Yesterday - as the council tax came into force - councillors were confused about the measure, some saying they could insist on a sale, others that they could not. The Department of the Environment took legal advice before confirming that councils could force householders to sell.
The rule applies to defaulters who owe pounds 1,000 or more council tax and is enshrined in section 50 of the Council Tax Regulations 1992. After a sale, councils can collect the arrears if sufficient equity remains after 'priority' payments, such as a mortgage, have been paid.
But councils cannot agree on their powers to use the penalty. Sheffield, Islington and Camden councils claim they cannot force sale of a home, while Kirklees and Bradford say they can.
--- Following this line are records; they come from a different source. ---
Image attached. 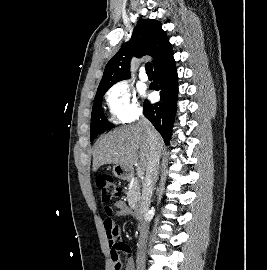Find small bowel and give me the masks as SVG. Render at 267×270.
Segmentation results:
<instances>
[{"instance_id": "1", "label": "small bowel", "mask_w": 267, "mask_h": 270, "mask_svg": "<svg viewBox=\"0 0 267 270\" xmlns=\"http://www.w3.org/2000/svg\"><path fill=\"white\" fill-rule=\"evenodd\" d=\"M112 207L116 209V213L119 216H129L131 214V210L124 201H117ZM112 207H106L107 217L105 220V229L109 239L112 263L115 258L120 259L121 254H124L127 256L124 270H134L135 262L132 257V250L130 246L119 240V230L112 219Z\"/></svg>"}]
</instances>
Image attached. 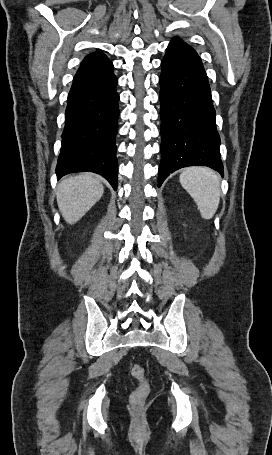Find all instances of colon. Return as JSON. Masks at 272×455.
<instances>
[{"instance_id":"colon-1","label":"colon","mask_w":272,"mask_h":455,"mask_svg":"<svg viewBox=\"0 0 272 455\" xmlns=\"http://www.w3.org/2000/svg\"><path fill=\"white\" fill-rule=\"evenodd\" d=\"M132 376L138 380L139 385L131 394V403L134 407H140L149 393V384L147 382L144 368L135 364L131 368Z\"/></svg>"}]
</instances>
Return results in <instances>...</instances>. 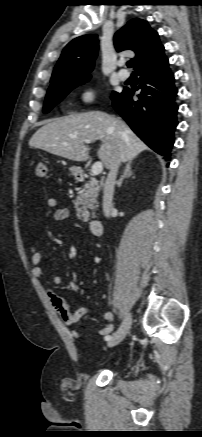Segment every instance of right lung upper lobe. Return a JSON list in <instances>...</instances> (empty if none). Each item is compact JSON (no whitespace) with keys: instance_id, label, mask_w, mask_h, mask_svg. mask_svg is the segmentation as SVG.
I'll list each match as a JSON object with an SVG mask.
<instances>
[{"instance_id":"right-lung-upper-lobe-1","label":"right lung upper lobe","mask_w":202,"mask_h":437,"mask_svg":"<svg viewBox=\"0 0 202 437\" xmlns=\"http://www.w3.org/2000/svg\"><path fill=\"white\" fill-rule=\"evenodd\" d=\"M118 52L132 50L134 69L147 65L164 55L158 33L142 19L134 18L114 36ZM97 35H83L72 40L63 50L51 77V85L80 76H88L98 53Z\"/></svg>"}]
</instances>
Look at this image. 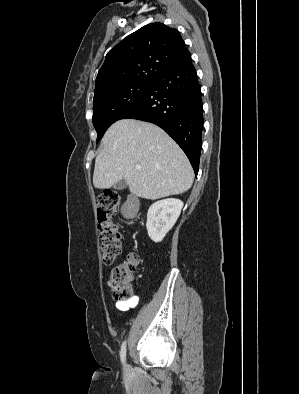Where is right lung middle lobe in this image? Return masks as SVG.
<instances>
[{"mask_svg":"<svg viewBox=\"0 0 299 394\" xmlns=\"http://www.w3.org/2000/svg\"><path fill=\"white\" fill-rule=\"evenodd\" d=\"M150 85L145 82L128 83L94 95L92 122L97 140L137 103Z\"/></svg>","mask_w":299,"mask_h":394,"instance_id":"obj_1","label":"right lung middle lobe"}]
</instances>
Hugo Charlton, the legal director of Council Tax Legal Services, an independent advisory body, said it appeared from DoE practice notes that it had been unaware it had given councils the power to force householders to sell.
But David Maddison, policy officer for the Association of Metropolitan Authorities, said the DoE had been aware of the provision. 'It is recognised by the Department of the Environment and ourselves that it is a draconian measure,' he said.
'It will be used as a last resort, probably for those who persistently default and have a history of unwillingness to pay dating back to the poll tax.'
Eric Townend, assistant chief finance officer for Kirklees council, said he would use the measure only after attempting to redeem the debt by deducting it from the defaulter's earnings or seizing goods.
Jack Straw, Labour's environment spokesman, said his party had not opposed the rule: 'It's unlikely to be used very often.'
A DoE spokesman said it was 'a last resort' for councils.